ASSIGNED TASK>
Render every line of the data exactly as written, and leave out the pictures.

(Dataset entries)

● ● ● ● ● ● ●

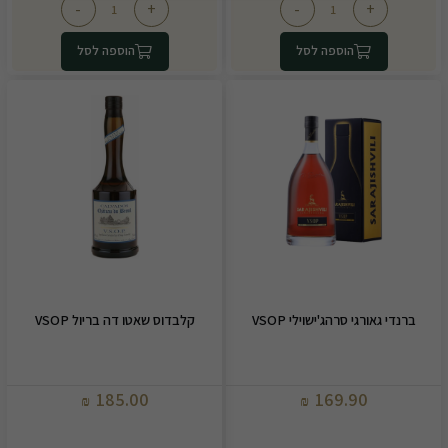
-
+
-
+
הוספה לסל
הוספה לסל
ברנדי גאורגי סרהג'ישוילי VSOP
קלבדוס שאטו דה בריול VSOP
185.00
169.90
₪
₪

● ● ● ● ● ● ●

SOLUTION>
-
+
-
+
הוספה לסל
הוספה לסל
ברנדי גאורגי סרהג'ישוילי VSOP
קלבדוס שאטו דה בריול VSOP
185.00
169.90
₪
₪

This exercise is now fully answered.